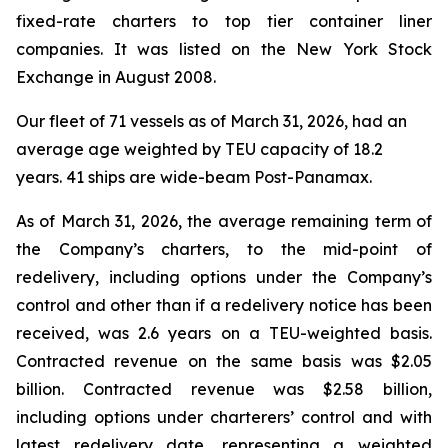
fixed-rate charters to top tier container liner
companies. It was listed on the New York Stock
Exchange in August 2008.
Our fleet of 71 vessels as of March 31, 2026, had an
average age weighted by TEU capacity of 18.2
years. 41 ships are wide-beam Post-Panamax.
As of March 31, 2026, the average remaining term of
the Company’s charters, to the mid-point of
redelivery, including options under the Company’s
control and other than if a redelivery notice has been
received, was 2.6 years on a TEU-weighted basis.
Contracted revenue on the same basis was $2.05
billion. Contracted revenue was $2.58 billion,
including options under charterers’ control and with
latest redelivery date, representing a weighted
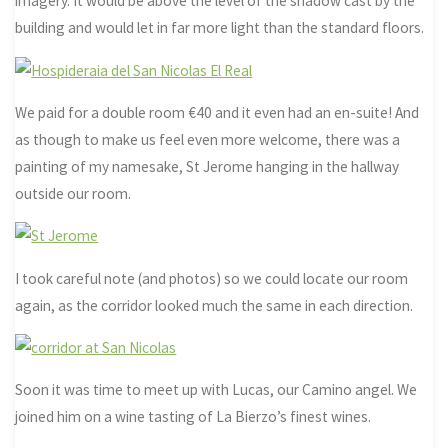
imagery. It would be above the level of the shadow cast by the
building and would let in far more light than the standard floors.
We paid for a double room €40 and it even had an en-suite! And
as though to make us feel even more welcome, there was a
painting of my namesake, St Jerome hanging in the hallway
outside our room.
I took careful note (and photos) so we could locate our room
again, as the corridor looked much the same in each direction.
Soon it was time to meet up with Lucas, our Camino angel. We
joined him on a wine tasting of La Bierzo’s finest wines.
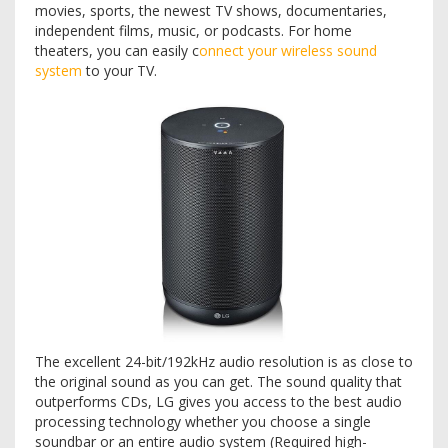
movies, sports, the newest TV shows, documentaries,
independent films, music, or podcasts. For home
theaters, you can easily c
onnect your wireless sound
system
to your TV.
The excellent 24-bit/192kHz audio resolution is as close to
the original sound as you can get. The sound quality that
outperforms CDs, LG gives you access to the best audio
processing technology whether you choose a single
soundbar or an entire audio system (Required high-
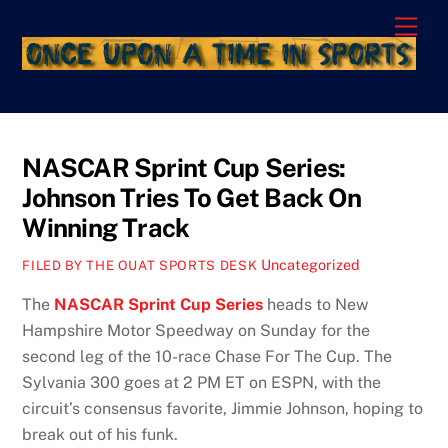
Skip
Men
to
content
NASCAR Sprint Cup Series:
Johnson Tries To Get Back On
Winning Track
Uncategorized
FILED BY THE OUAT SPORTS DESK
The
NASCAR Sprint Cup Series
heads to New
Hampshire Motor Speedway on Sunday for the
second leg of the 10-race Chase For The Cup. The
Sylvania 300 goes at 2 PM ET on ESPN, with the
circuit’s consensus favorite, Jimmie Johnson, hoping to
break out of his funk.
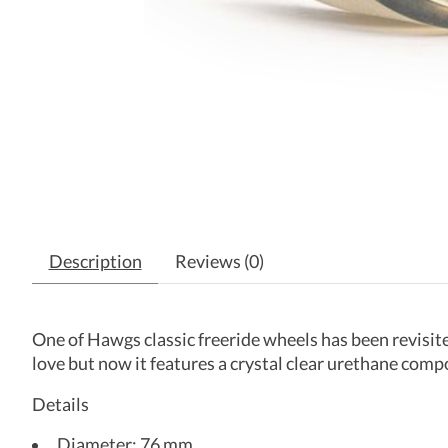
Description
Reviews (0)
One of Hawgs classic freeride wheels has been revisite
love but now it features a crystal clear urethane comp
Details
Diameter: 76 mm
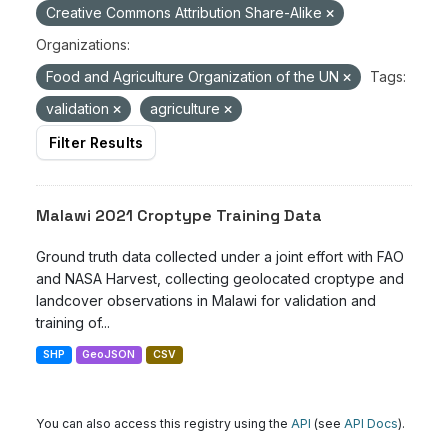
Creative Commons Attribution Share-Alike
Organizations:
Food and Agriculture Organization of the UN
Tags:
validation
agriculture
Filter Results
Malawi 2021 Croptype Training Data
Ground truth data collected under a joint effort with FAO
and NASA Harvest, collecting geolocated croptype and
landcover observations in Malawi for validation and
training of...
SHP
GeoJSON
CSV
You can also access this registry using the
API
(see
API Docs
).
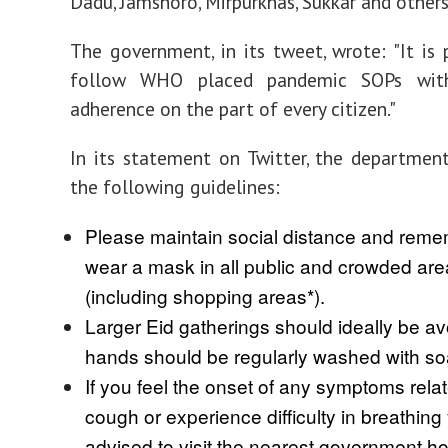
Dadu, Jamshoro, Mirpurkhas, Sukkar and others
The government, in its tweet, wrote: "It is 
follow WHO placed pandemic SOPs wit
adherence on the part of every citizen."
In its statement on Twitter, the departmen
the following guidelines:
Please maintain social distance and reme
wear a mask in all public and crowded ar
(including shopping areas*).
Larger Eid gatherings should ideally be a
hands should be regularly washed with so
If you feel the onset of any symptoms relate
cough or experience difficulty in breathing
advised to visit the nearest government hos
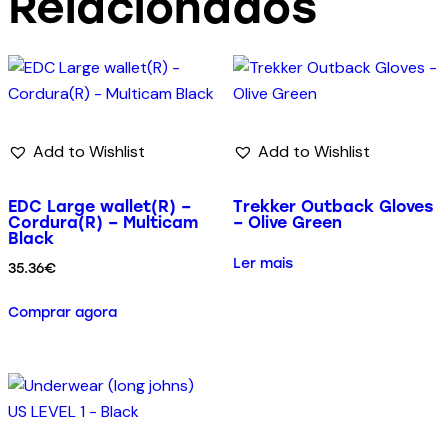
Relacionados
Add to Wishlist
Add to Wishlist
EDC Large wallet(R) –
Trekker Outback Gloves
Cordura(R) – Multicam
– Olive Green
Black
Ler mais
35.36
€
Comprar agora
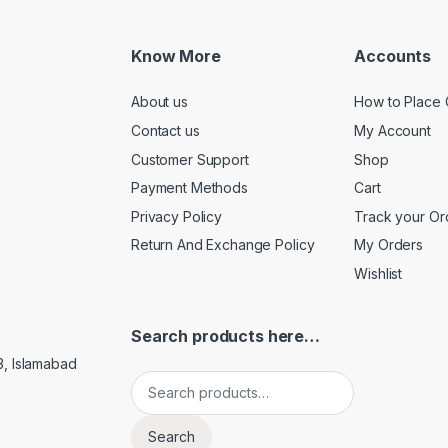
Know More
Accounts
About us
How to Place 
Contact us
My Account
Customer Support
Shop
Payment Methods
Cart
Privacy Policy
Track your Or
Return And Exchange Policy
My Orders
Wishlist
Search products here…
3, Islamabad
Search for:
Search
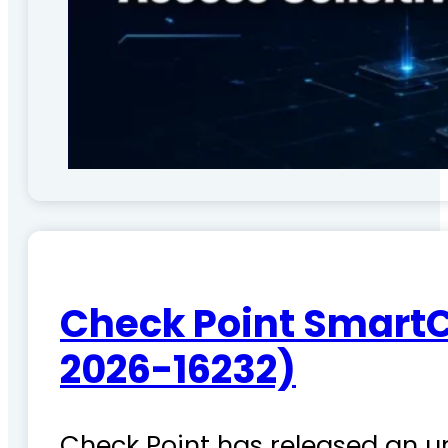
Check Point SmartC
2026-16232)
Check Point has released an ur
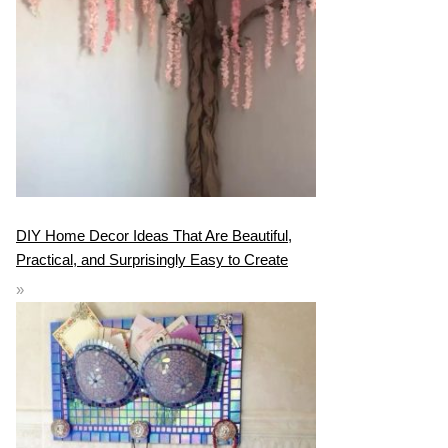
DIY Home Decor Ideas That Are Beautiful,
Practical, and Surprisingly Easy to Create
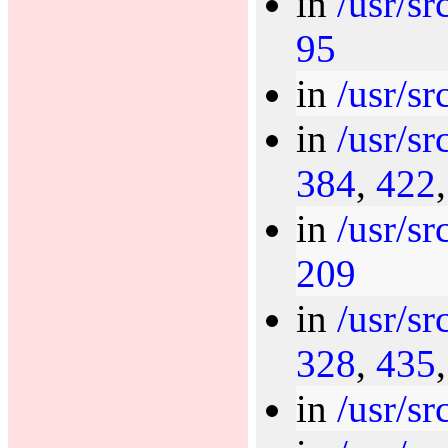
in
/usr/sr
95
in
/usr/sr
in
/usr/sr
384
,
422
in
/usr/sr
209
in
/usr/sr
328
,
435
in
/usr/sr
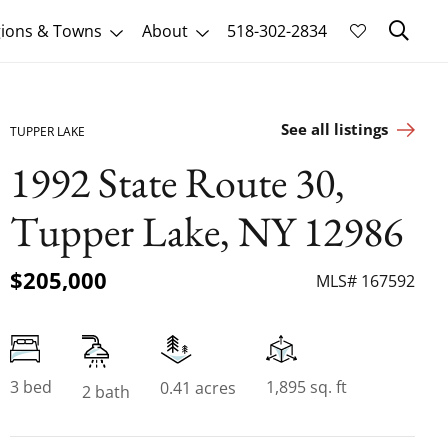
Sk
ions & Towns
About
518-302-2834
See all listings
TUPPER LAKE
1992 State Route 30,
Tupper Lake, NY 12986
$205,000
MLS# 167592
3 bed
1,895 sq. ft
0.41 acres
2 bath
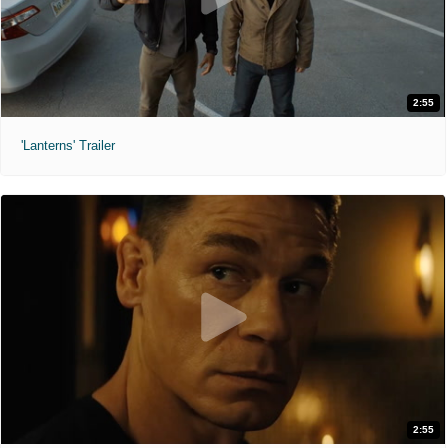
2:55
'Lanterns' Trailer
2:55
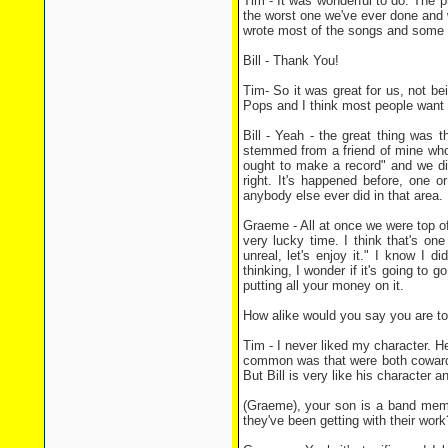
Tim - It was wonderful to do. The p
the worst one we've ever done and w
wrote most of the songs and some 
Bill - Thank You!
Tim- So it was great for us, not be
Pops and I think most people want t
Bill - Yeah - the great thing was th
stemmed from a friend of mine who 
ought to make a record" and we di
right. It's happened before, one 
anybody else ever did in that area.
Graeme - All at once we were top of
very lucky time. I think that's one
unreal, let's enjoy it." I know I 
thinking, I wonder if it's going to
putting all your money on it.
How alike would you say you are to
Tim - I never liked my character. H
common was that were both cowards. 
But Bill is very like his character 
(Graeme), your son is a band memb
they've been getting with their work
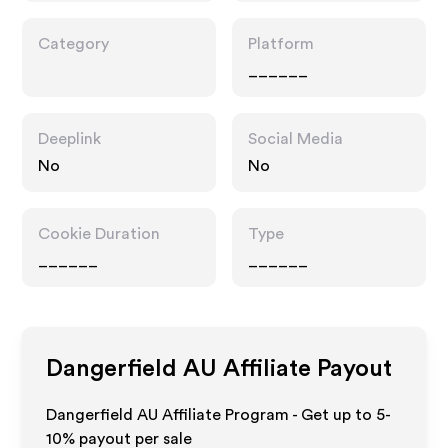
Category
Platform
______
Deeplink
Social Media
No
No
Cookie Duration
Type
______
______
Dangerfield AU
Affiliate Payout
Dangerfield AU Affiliate Program - Get up to 5-
10% payout per sale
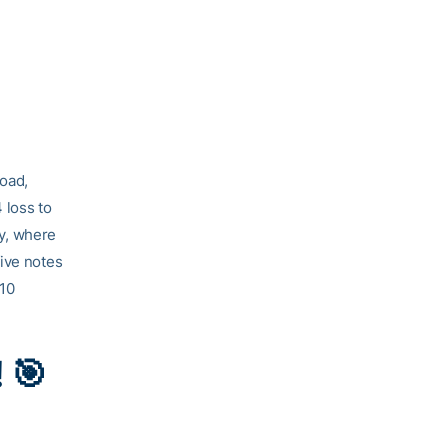
road,
 loss to
ay, where
five notes
 10
 🎯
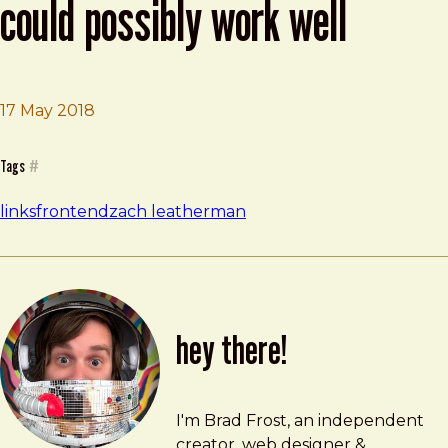
could possibly work well
17 May 2018
Brad Frost
The Simplest Web Site That Could Possibly Work Well
Tags
#
links
frontend
zach leatherman
hey there!
Brad Frost
brad@bradfrost.com
I'm Brad Frost, an independent
creator, web designer &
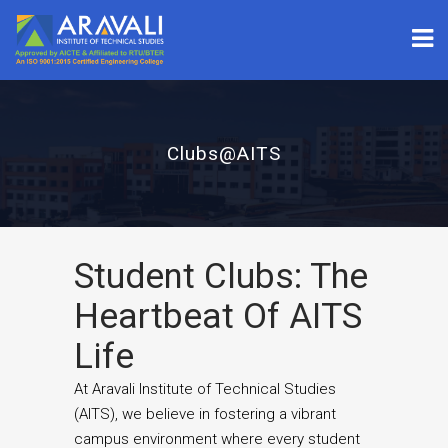
Clubs@AITS
Student Clubs: The
Heartbeat Of AITS
Life
At Aravali Institute of Technical Studies
(AITS), we believe in fostering a vibrant
campus environment where every student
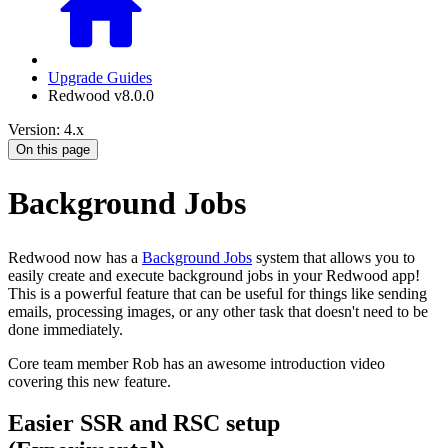
Upgrade Guides
Redwood v8.0.0
Version: 4.x
On this page
Background Jobs
Redwood now has a
Background Jobs
system that allows you to
easily create and execute background jobs in your Redwood app!
This is a powerful feature that can be useful for things like sending
emails, processing images, or any other task that doesn't need to be
done immediately.
Core team member Rob has an awesome introduction video
covering this new feature.
Easier SSR and RSC setup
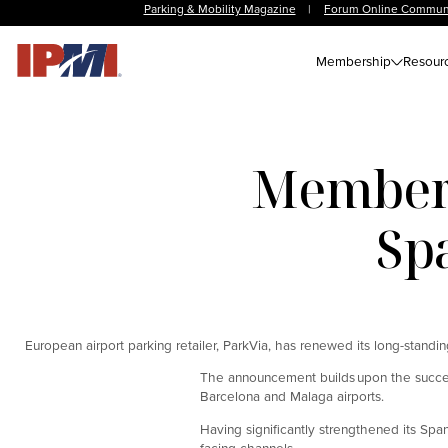
Parking & Mobility Magazine
|
Forum Online Commun
Membership
Resour
Member 
Sp
European airport parking retailer, ParkVia, has renewed its long-standin
The announcement builds upon the success 
Barcelona and Malaga airports.
Having significantly strengthened its Sp
facing channels.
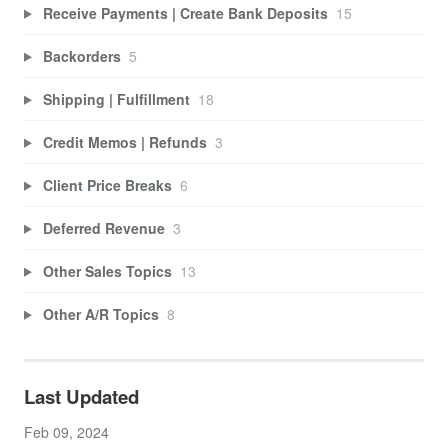
Receive Payments | Create Bank Deposits
15
Backorders
5
Shipping | Fulfillment
18
Credit Memos | Refunds
3
Client Price Breaks
6
Deferred Revenue
3
Other Sales Topics
13
Other A/R Topics
8
Last Updated
Feb 09, 2024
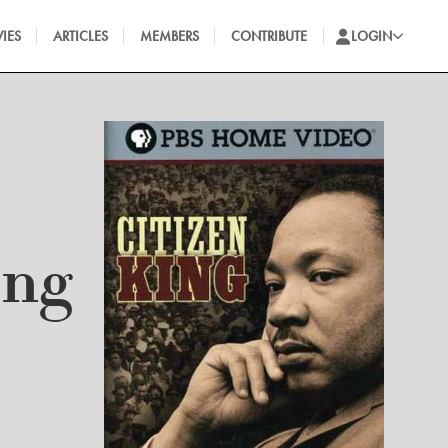
IES
ARTICLES
MEMBERS
CONTRIBUTE
LOGIN
ing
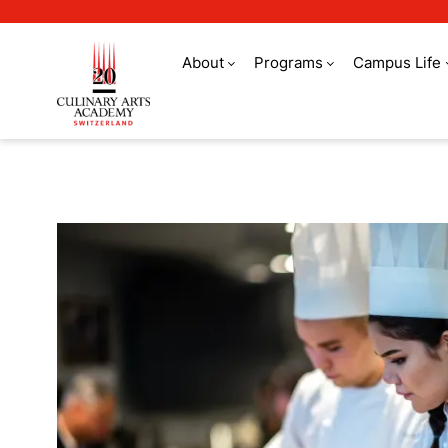
About
Programs
Campus Life
Refer a friend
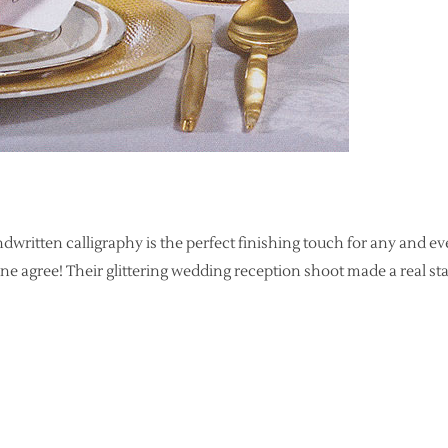
handwritten calligraphy is the perfect finishing touch for any and e
 agree! Their glittering wedding reception shoot made a real st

= = = =

## TASK DETAILS:
For the material above, give again only the lines starting at the line that contains "zach leatherman" and ending at the line that contains "Campus Life". Pictures do not belong in the copy.

## ANSWER SECTION:
zach leatherman
hey there!
Brad Frost
brad@bradfrost.com
I'm Brad Frost, an independent
creator, web designer &
Clubs@AITS
Student Clubs: The
Heartbeat Of AITS
Life
At Aravali Institute of Technical Studies
(AITS), we believe in fostering a vibrant
campus environment where every student
Upgrade Guides
Redwood v8.0.0
Version: 4.x
On this page
Background Jobs
Redwood now has a
Background Jobs
system that allows you to
easily create and execute background jobs in your Redwood app!
This is a powerful feature that can be useful for things like sending
emails, processing images, or any other task that doesn't need to be
done immediately.
Core team member Rob has an awesome introduction video
covering this new feature.
Easier SSR and RSC setup
Parking & Mobility Magazine
|
Forum Online Commun
Membership
Resour
Member 
Sp
European airport parking retailer, ParkVia, has renewed its long-standin
The announcement builds upon the success 
Barcelona and Malaga airports.
Having significantly strengthened its Sp
facing channels.
Receive Payments | Create Bank Deposits
15
Backorders
5
Shipping | Fulfillment
18
Credit Memos | Refunds
3
Client Price Breaks
6
Deferred Revenue
3
Other Sales Topics
13
Other A/R Topics
8
Last Updated
Feb 09, 2024
IES
ARTICLES
MEMBERS
CONTRIBUTE
LOGIN
ing
About
Programs
Campus Life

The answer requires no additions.